On November 17, 1973 the Associated Press Managing Editors
were holding their annual meeting. This annual conference just so happened to
be taking place at Walt Disney World, more specifically at the spectacular
Contemporary Resort. Then President Richard Nixon, embroiled in scandal from
taping recordings to personal finances, addressed the group and opened up for
questions on these and a myriad of other topics in front of the editors and on
broadcast television.
It was during these questions when Nixon uttered the now
immortal words, “I am not a crook.” As a reporter prepared to ask a question, President
Nixon felt compelled to continue his response to the previous question. The longer
version of the quote included a bit more information, but is not as easy to
remember as those five simple words, “Let me just say this,
and I want to say this to the television audience: I made my mistakes, but in
all of my years of public life, I have never profited, never profited from
public service. I have earned every cent. And in all of my years of public
life, I have never obstructed justice. And I think, too, that I could say that
in my years of public life that I welcome this kind of examination, because
people have got to know whether or not their President is a crook. Well, I am
not a crook. I have earned everything I have got.”
Of course, it would be less than a year after that fateful
night when Nixon would resign the presidency.

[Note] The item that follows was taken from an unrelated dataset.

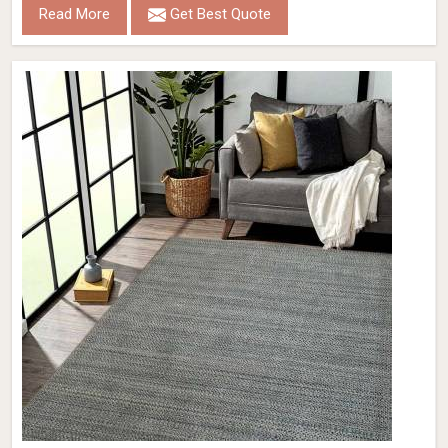
Read More
Get Best Quote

During the event, Walt Disney World snapped this picture of
Ted Natt from the Longview, Washing News awaiting to ask Nixon a question that
may or may not have been interrupted as Nixon continued with a response that
would go down in infamy. Either way, there is a lot of history in this one
small glimpse into that night, a night that happened to take place in the
ballroom of the Contemporary Resort.
2 comments:
Ooo...Washington Post, home of Woodward & Bernstein, gets sold...makes you think of Nixon making those fateful remarks in the Contemporary...nice. For some people, every event can be tied in some way to Pearl Harbor or Kennedy or Apollo 11 or Spetember 11. For Disney people, EVERYTHING goes back to Disney somehow. =)
Jon, the funny thing is I've been away for two weeks and had this article ready to go before the Washington Post was sold. I love the coincidence though!